* **Exercise aim**: Once the line with "راه های ارتباطی" is found in the entries below, print it and each following line exactly, stopping after the line with "Гель NEO 15мл"; print nothing else.

Saved entries:
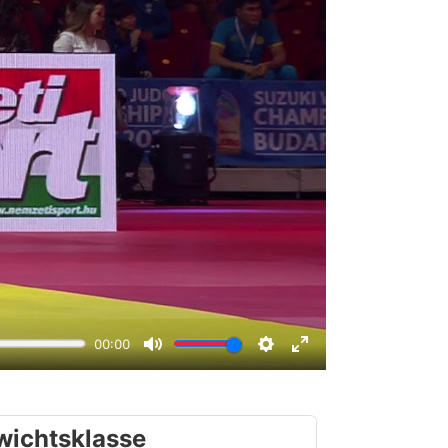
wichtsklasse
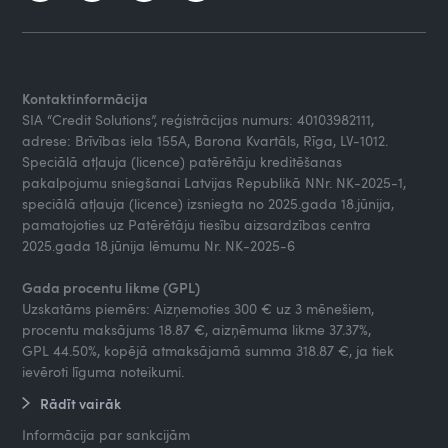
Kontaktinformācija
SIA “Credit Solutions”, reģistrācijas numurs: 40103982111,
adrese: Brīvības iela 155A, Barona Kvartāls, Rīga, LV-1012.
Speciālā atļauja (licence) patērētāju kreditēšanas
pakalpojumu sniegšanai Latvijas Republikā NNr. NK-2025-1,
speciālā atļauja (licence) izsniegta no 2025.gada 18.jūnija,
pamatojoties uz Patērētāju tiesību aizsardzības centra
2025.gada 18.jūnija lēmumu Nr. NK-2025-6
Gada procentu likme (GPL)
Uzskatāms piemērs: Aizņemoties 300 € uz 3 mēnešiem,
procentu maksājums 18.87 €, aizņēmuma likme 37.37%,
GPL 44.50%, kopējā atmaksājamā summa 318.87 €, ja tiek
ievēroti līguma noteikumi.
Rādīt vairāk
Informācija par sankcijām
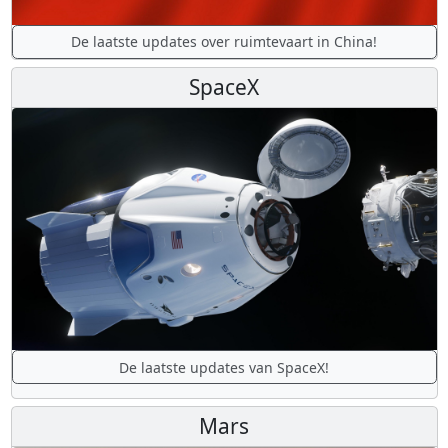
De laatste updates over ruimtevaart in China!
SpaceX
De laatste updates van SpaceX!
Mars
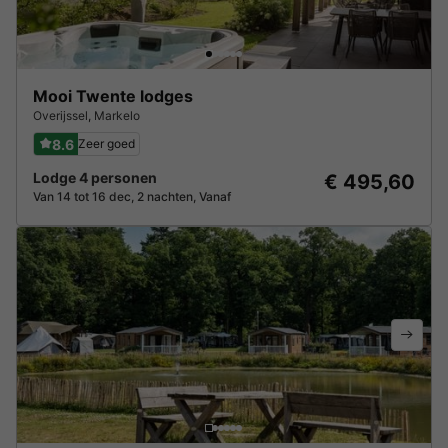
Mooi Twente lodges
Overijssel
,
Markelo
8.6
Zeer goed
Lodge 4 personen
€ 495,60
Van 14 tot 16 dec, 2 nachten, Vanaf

...

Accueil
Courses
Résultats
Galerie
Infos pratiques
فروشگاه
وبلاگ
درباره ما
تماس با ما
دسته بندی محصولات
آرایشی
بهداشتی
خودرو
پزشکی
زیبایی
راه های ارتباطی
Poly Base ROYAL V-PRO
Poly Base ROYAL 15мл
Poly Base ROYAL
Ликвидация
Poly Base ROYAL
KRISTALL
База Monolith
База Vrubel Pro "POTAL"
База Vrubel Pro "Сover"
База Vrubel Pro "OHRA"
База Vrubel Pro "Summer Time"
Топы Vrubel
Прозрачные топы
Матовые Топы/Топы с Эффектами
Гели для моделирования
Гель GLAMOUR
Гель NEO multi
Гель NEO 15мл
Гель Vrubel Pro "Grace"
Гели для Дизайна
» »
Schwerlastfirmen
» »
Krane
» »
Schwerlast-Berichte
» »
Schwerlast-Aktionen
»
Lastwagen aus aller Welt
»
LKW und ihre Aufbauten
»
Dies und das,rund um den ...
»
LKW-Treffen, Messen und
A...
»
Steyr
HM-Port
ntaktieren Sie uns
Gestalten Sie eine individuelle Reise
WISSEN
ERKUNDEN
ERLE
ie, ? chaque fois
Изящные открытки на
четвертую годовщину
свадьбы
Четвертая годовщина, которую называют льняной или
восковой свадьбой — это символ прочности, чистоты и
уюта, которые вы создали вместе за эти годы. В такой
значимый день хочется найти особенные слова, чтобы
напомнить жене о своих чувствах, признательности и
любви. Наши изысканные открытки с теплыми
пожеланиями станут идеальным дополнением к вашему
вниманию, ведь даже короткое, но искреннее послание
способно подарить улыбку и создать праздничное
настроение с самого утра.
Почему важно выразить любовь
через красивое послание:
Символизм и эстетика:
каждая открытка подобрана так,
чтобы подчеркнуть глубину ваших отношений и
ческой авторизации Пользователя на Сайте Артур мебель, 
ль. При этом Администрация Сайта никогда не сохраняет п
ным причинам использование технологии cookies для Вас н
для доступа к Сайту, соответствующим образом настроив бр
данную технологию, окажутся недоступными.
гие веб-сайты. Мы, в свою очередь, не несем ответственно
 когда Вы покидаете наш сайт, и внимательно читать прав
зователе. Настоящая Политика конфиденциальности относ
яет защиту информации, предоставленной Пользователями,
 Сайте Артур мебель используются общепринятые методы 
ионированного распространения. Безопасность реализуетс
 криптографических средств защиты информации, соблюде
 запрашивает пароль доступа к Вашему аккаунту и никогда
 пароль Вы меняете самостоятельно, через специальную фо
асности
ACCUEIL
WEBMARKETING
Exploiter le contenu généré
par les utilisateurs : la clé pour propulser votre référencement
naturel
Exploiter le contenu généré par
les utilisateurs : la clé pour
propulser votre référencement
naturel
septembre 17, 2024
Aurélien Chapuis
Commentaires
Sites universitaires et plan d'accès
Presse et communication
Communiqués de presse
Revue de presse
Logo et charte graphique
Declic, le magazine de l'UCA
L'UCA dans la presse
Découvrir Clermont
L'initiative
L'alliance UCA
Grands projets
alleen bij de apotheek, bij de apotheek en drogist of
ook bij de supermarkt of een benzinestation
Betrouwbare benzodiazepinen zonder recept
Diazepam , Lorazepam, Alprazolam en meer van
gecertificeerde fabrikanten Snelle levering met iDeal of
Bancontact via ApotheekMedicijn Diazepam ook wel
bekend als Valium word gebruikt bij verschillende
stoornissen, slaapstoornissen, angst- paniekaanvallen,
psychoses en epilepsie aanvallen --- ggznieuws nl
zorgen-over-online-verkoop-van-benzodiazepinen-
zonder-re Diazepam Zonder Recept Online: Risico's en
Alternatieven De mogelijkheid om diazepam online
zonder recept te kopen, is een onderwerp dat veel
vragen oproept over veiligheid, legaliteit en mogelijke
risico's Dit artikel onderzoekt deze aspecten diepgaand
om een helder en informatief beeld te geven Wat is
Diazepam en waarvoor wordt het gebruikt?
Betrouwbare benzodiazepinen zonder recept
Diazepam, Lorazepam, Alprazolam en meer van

* * *

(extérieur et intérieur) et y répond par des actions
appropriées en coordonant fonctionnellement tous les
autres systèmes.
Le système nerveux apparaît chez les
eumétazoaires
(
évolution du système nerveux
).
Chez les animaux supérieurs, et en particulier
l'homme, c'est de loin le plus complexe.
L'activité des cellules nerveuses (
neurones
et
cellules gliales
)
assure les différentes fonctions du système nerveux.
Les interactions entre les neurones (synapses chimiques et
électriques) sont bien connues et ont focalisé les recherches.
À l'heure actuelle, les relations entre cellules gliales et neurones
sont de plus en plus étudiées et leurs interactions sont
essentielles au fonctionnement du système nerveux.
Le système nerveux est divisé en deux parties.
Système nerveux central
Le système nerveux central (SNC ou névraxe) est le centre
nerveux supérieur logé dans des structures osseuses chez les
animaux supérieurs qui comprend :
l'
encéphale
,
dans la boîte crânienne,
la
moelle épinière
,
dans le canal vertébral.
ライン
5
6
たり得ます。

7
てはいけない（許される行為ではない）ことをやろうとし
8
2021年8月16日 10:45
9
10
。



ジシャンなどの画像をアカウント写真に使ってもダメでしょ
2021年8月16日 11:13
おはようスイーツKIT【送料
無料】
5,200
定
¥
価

* **Task result**:
راه های ارتباطی
Poly Base ROYAL V-PRO
Poly Base ROYAL 15мл
Poly Base ROYAL
Ликвидация
Poly Base ROYAL
KRISTALL
База Monolith
База Vrubel Pro "POTAL"
База Vrubel Pro "Сover"
База Vrubel Pro "OHRA"
База Vrubel Pro "Summer Time"
Топы Vrubel
Прозрачные топы
Матовые Топы/Топы с Эффектами
Гели для моделирования
Гель GLAMOUR
Гель NEO multi
Гель NEO 15мл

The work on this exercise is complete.